● PROBLEM TO SOLVE: Extract all lines that hold "West" from the records below.

-- SOURCE RECORDS follows --

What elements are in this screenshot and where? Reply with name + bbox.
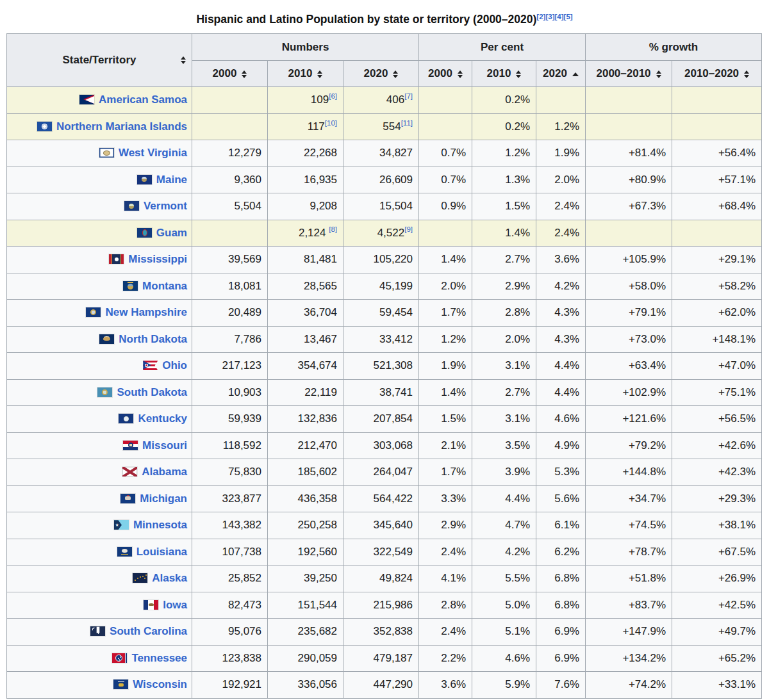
- header-label: 2010: [487, 67, 511, 79]
- state-link[interactable]: Montana: [142, 280, 187, 292]
- cell-numbers-2000: 217,123: [192, 353, 268, 380]
- cell-growth-2010-2020: +42.6%: [672, 432, 762, 459]
- state-link[interactable]: Wisconsin: [133, 678, 187, 690]
- cell-numbers-2020: 105,220: [343, 247, 419, 273]
- vermont-flag-icon: [124, 201, 139, 211]
- cell-numbers-2000: 18,081: [192, 273, 268, 300]
- cell-numbers-2020: 4,522[9]: [343, 220, 419, 247]
- cell-numbers-2010: 212,470: [268, 432, 343, 459]
- cell-percent-2000: 1.2%: [419, 326, 472, 353]
- cell-percent-2010: 4.6%: [472, 645, 536, 672]
- cell-state: Alaska: [7, 566, 192, 592]
- state-link[interactable]: Alaska: [152, 572, 187, 584]
- state-link[interactable]: Iowa: [163, 599, 187, 611]
- cell-percent-2020: 1.9%: [536, 140, 586, 167]
- header-percent-2020[interactable]: 2020: [536, 61, 586, 87]
- header-numbers-2010[interactable]: 2010: [268, 61, 343, 87]
- citation-link[interactable]: [11]: [401, 119, 413, 127]
- cell-growth-2000-2010: +147.9%: [586, 619, 672, 646]
- cell-percent-2010: 2.0%: [472, 326, 536, 353]
- state-link[interactable]: Minnesota: [133, 519, 187, 531]
- cell-growth-2000-2010: +78.7%: [586, 539, 672, 566]
- sort-icon: [393, 70, 398, 78]
- table-row: Northern Mariana Islands117[10]554[11]0.…: [7, 113, 762, 140]
- state-link[interactable]: Guam: [156, 227, 187, 239]
- citation-link[interactable]: [3]: [545, 13, 554, 20]
- cell-percent-2020: 5.3%: [536, 459, 586, 486]
- cell-state: Mississippi: [7, 247, 192, 273]
- state-link[interactable]: Alabama: [142, 466, 187, 478]
- header-growth-2000-2010[interactable]: 2000–2010: [586, 61, 672, 87]
- table-row: Kentucky59,939132,836207,8541.5%3.1%4.6%…: [7, 406, 762, 433]
- header-growth-2010-2020[interactable]: 2010–2020: [672, 61, 762, 87]
- citation: [3]: [545, 13, 554, 20]
- state-link[interactable]: North Dakota: [119, 333, 187, 345]
- citation-link[interactable]: [8]: [329, 225, 337, 233]
- cell-numbers-2020: 322,549: [343, 539, 419, 566]
- state-link[interactable]: New Hampshire: [105, 306, 187, 318]
- state-link[interactable]: Kentucky: [138, 412, 187, 425]
- citation-link[interactable]: [2]: [536, 13, 545, 20]
- state-link[interactable]: Tennessee: [131, 652, 187, 664]
- header-label: 2020: [543, 67, 567, 79]
- cell-percent-2000: 0.9%: [419, 193, 472, 220]
- cell-numbers-2000: 5,504: [192, 193, 268, 220]
- header-numbers-2020[interactable]: 2020: [343, 61, 419, 87]
- cell-state: South Dakota: [7, 379, 192, 406]
- title-citations: [2][3][4][5]: [536, 14, 572, 25]
- cell-percent-2000: 3.6%: [419, 672, 472, 699]
- cell-numbers-2000: 107,738: [192, 539, 268, 566]
- header-state-territory[interactable]: State/Territory: [7, 34, 192, 87]
- cell-numbers-2010: 39,250: [268, 566, 343, 592]
- cell-state: American Samoa: [7, 87, 192, 114]
- cell-state: Guam: [7, 220, 192, 247]
- state-link[interactable]: Ohio: [162, 359, 187, 371]
- state-link[interactable]: Mississippi: [128, 253, 187, 265]
- mississippi-flag-icon: [109, 254, 124, 264]
- cell-percent-2020: 6.8%: [536, 592, 586, 619]
- state-link[interactable]: Louisiana: [136, 546, 187, 558]
- cell-percent-2020: 4.4%: [536, 379, 586, 406]
- cell-growth-2000-2010: +58.0%: [586, 273, 672, 300]
- citation-link[interactable]: [10]: [325, 119, 337, 127]
- cell-percent-2020: 4.4%: [536, 353, 586, 380]
- cell-state: Tennessee: [7, 645, 192, 672]
- sort-icon: [242, 70, 247, 78]
- state-link[interactable]: Missouri: [142, 439, 187, 452]
- north-dakota-flag-icon: [99, 334, 114, 344]
- cell-percent-2020: 5.6%: [536, 485, 586, 512]
- cell-state: Minnesota: [7, 512, 192, 539]
- state-link[interactable]: West Virginia: [119, 147, 187, 159]
- state-link[interactable]: South Carolina: [110, 625, 187, 637]
- citation-link[interactable]: [7]: [404, 93, 413, 101]
- header-group-numbers: Numbers: [192, 34, 419, 61]
- cell-percent-2020: 7.6%: [536, 672, 586, 699]
- state-link[interactable]: South Dakota: [117, 386, 187, 398]
- citation: [6]: [329, 93, 337, 101]
- citation: [11]: [401, 119, 413, 127]
- citation-link[interactable]: [5]: [564, 13, 573, 20]
- new-hampshire-flag-icon: [86, 307, 101, 317]
- cell-growth-2000-2010: +102.9%: [586, 379, 672, 406]
- state-link[interactable]: American Samoa: [99, 94, 187, 106]
- cell-percent-2010: 5.1%: [472, 619, 536, 646]
- state-link[interactable]: Maine: [156, 174, 187, 186]
- cell-growth-2010-2020: +42.5%: [672, 592, 762, 619]
- cell-percent-2000: 2.9%: [419, 512, 472, 539]
- cell-numbers-2010: 235,682: [268, 619, 343, 646]
- state-link[interactable]: Vermont: [144, 200, 187, 212]
- header-percent-2010[interactable]: 2010: [472, 61, 536, 87]
- header-numbers-2000[interactable]: 2000: [192, 61, 268, 87]
- citation-link[interactable]: [4]: [554, 13, 563, 20]
- cell-numbers-2000: 20,489: [192, 300, 268, 327]
- header-label: State/Territory: [63, 54, 136, 66]
- citation-link[interactable]: [6]: [329, 93, 337, 101]
- cell-numbers-2020: 554[11]: [343, 113, 419, 140]
- header-percent-2000[interactable]: 2000: [419, 61, 472, 87]
- cell-state: West Virginia: [7, 140, 192, 167]
- cell-numbers-2020: 38,741: [343, 379, 419, 406]
- state-link[interactable]: Northern Mariana Islands: [56, 120, 187, 133]
- citation-link[interactable]: [9]: [404, 225, 413, 233]
- state-link[interactable]: Michigan: [140, 492, 187, 505]
- cell-numbers-2000: 95,076: [192, 619, 268, 646]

-- SOURCE RECORDS concluded --

● ANSWER TO THIS PROBLEM:
- state-link[interactable]: West Virginia: [119, 147, 187, 159]
- cell-state: West Virginia: [7, 140, 192, 167]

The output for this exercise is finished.